I would agree the drippings alone aren't much to speak of. Last month I was at a competition sampling the pork the competitors put out for tasting. At one camp they had the pork and then a bowl of a dark colored liquid. Naturally I dipped and ate. Yikes!! The old gentleman said, "We call it pig candy." Well this was after eating samples for an hour much of it luke warm at best-the temps had risen to where anything marginal didn't sit well. Sorry for the rambling. But the point is alone the juice is not my favorite. Most of the members will tell you to do exactly as you did, remove the fat. From there you can freeze it and add it later or when ever you are ready to serve. I definitely would look into adding a vinegar based finishing sauce. Just do a search on this site. SoFlaQuer has the one I use.  

dmack


----------



## herkysprings (Jun 29, 2009)

I regularly use the fat from the drippings from pork butts for cooking, and it is great!

Also I did a comparison a while back on brined vs regular pork, and the brined pork butt juice actually works out quite well. It was on par with Mr Brown / vinegar finishing sauce. it just had more of a salty taste, still good tho.


----------



## gnubee (Jun 29, 2009)

Put that gel/thin liquid in your next batch of Dutch's wicked baked beans or any recipe that has broth in it. 
Really makes a difference.


----------



## ronp (Jun 29, 2009)

I usually put 3 cups beef stock with some thinly sliced onions under the roast in a drip pan. Then freeze to get the fat off. I then add it to the pulled pork and mix it right in.
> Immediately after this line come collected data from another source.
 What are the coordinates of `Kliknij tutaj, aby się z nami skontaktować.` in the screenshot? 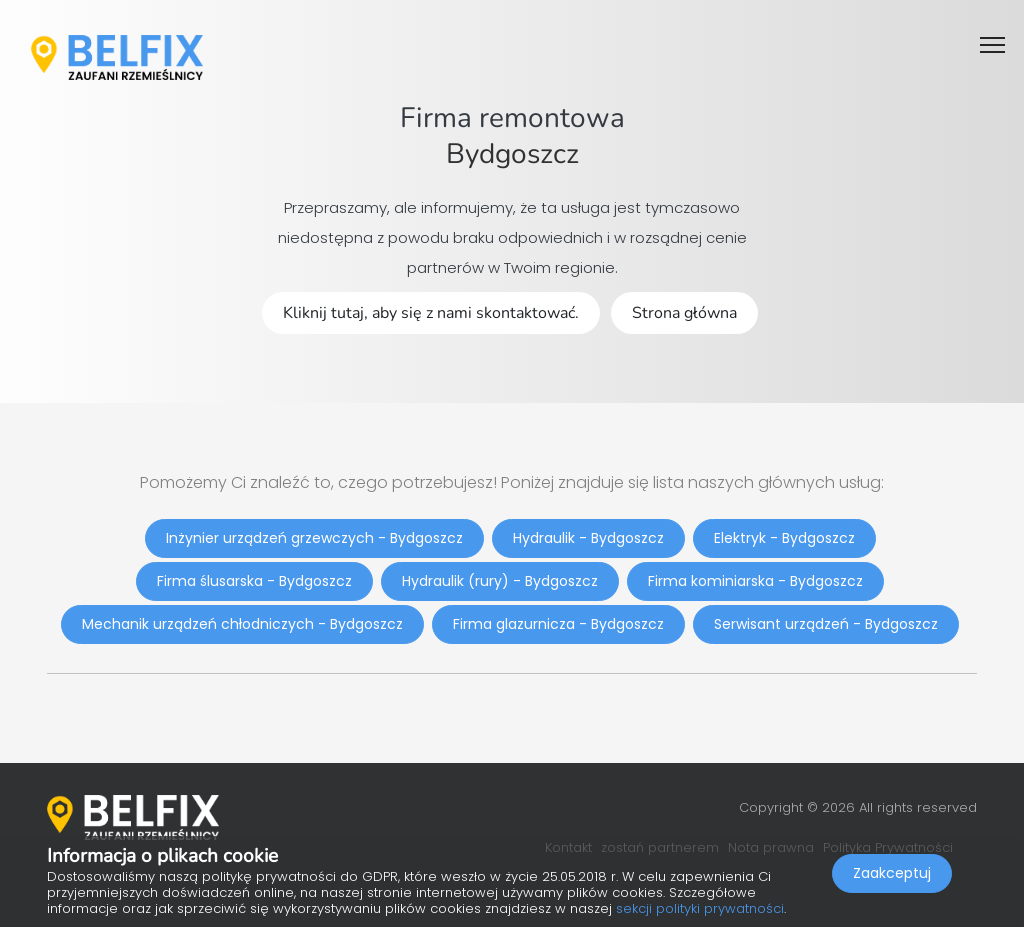 It's located at (431, 313).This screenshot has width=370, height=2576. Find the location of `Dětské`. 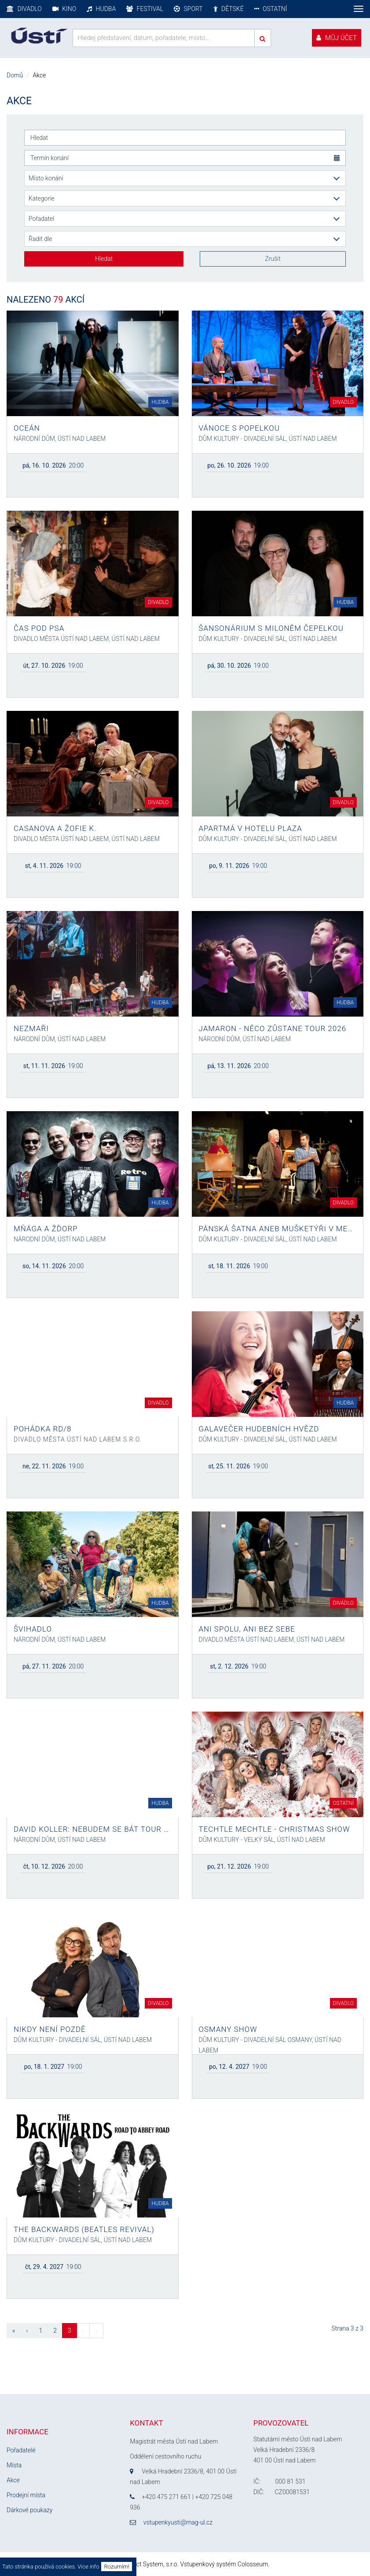

Dětské is located at coordinates (228, 8).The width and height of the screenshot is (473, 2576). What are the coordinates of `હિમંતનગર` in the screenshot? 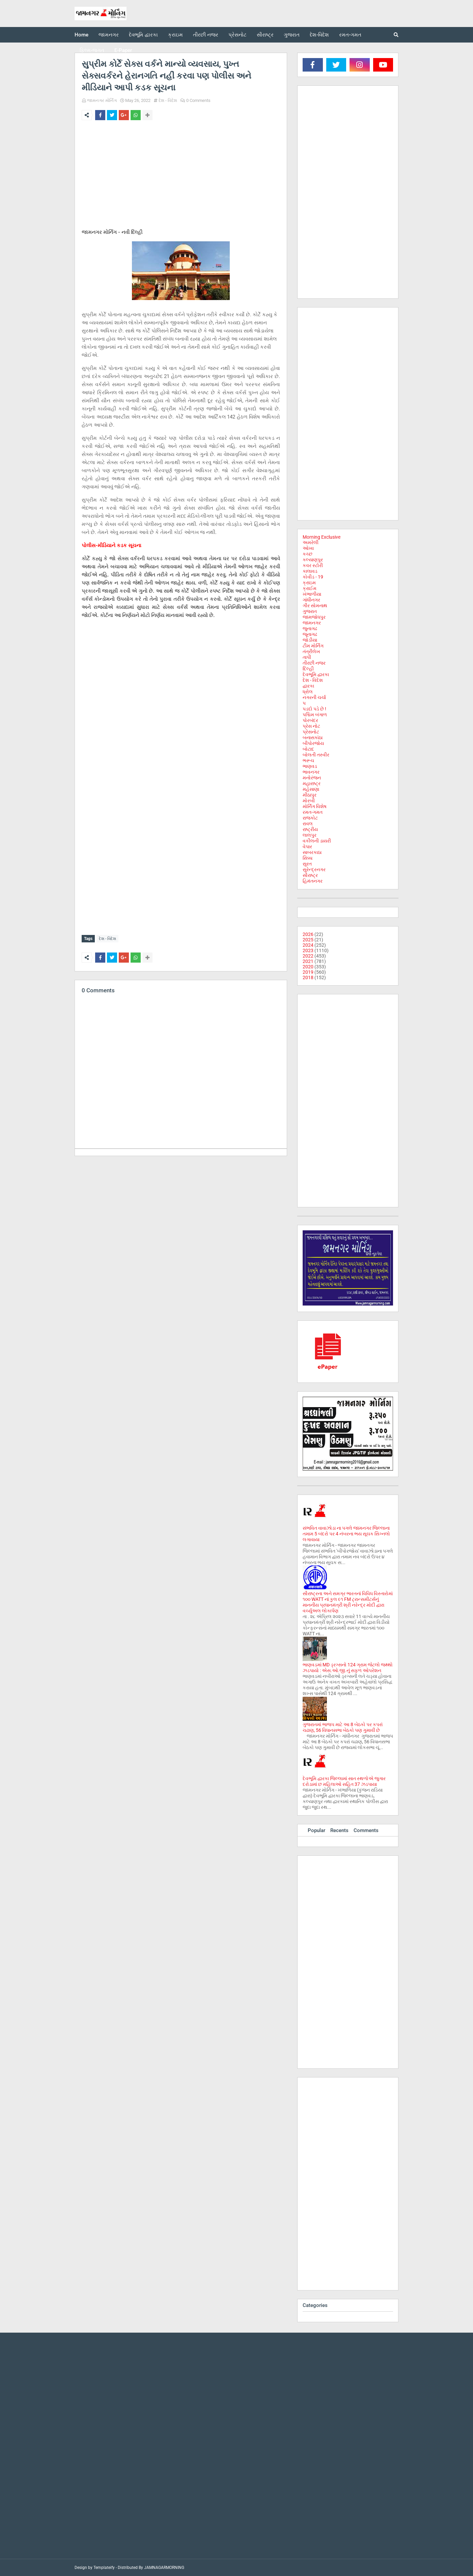 It's located at (313, 881).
Don't need any finishing sauce at that point and it enhances the flavor of the pork.


----------



## flatbroke (Jun 30, 2009)

I pour it in with the pork when pulled and mix it while hot.  turns out great for the peeps I run with, but then again my standards are pretty low.


----------



## billbo (Jun 30, 2009)

I have a whole jar of said liquid in the freezer. I kept it because I knew it would be good for something some day. I thought maybe somehow making it into a gravy would be good.


----------



## meowey (Jun 30, 2009)

I will separate the fat from the gelled stock.  Some of the stock goes right back into the pulled pork.  My latest discovery it that if you take some of the fat and melt it in a sauce pan, add flour to make a roux, add some (but not all) of the gelled pork stock, along with some chicken stock to mellow it out, and diced green chillies, you get a great sauce to go over your (leftover) pulled pork enchiladas.

Hope this helps.

Take care, have fun, and do good!

Regards,

Meowey


----------